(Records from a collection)
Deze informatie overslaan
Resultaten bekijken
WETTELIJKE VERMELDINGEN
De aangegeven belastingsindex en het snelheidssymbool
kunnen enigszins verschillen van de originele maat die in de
...
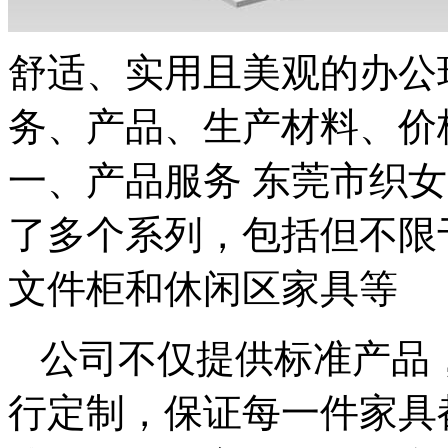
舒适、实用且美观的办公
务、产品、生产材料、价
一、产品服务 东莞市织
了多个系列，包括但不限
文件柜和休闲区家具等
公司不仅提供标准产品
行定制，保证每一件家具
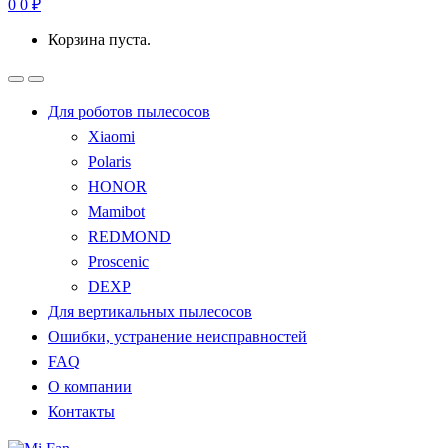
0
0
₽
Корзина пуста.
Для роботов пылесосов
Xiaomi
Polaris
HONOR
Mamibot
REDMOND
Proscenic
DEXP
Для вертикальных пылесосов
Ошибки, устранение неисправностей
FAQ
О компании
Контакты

§ **TASK STATEMENT**:
If a line in the records contains the string "пылесосов", copy it out.

§ **EXPECTED ANSWER**:
Для роботов пылесосов
Для вертикальных пылесосов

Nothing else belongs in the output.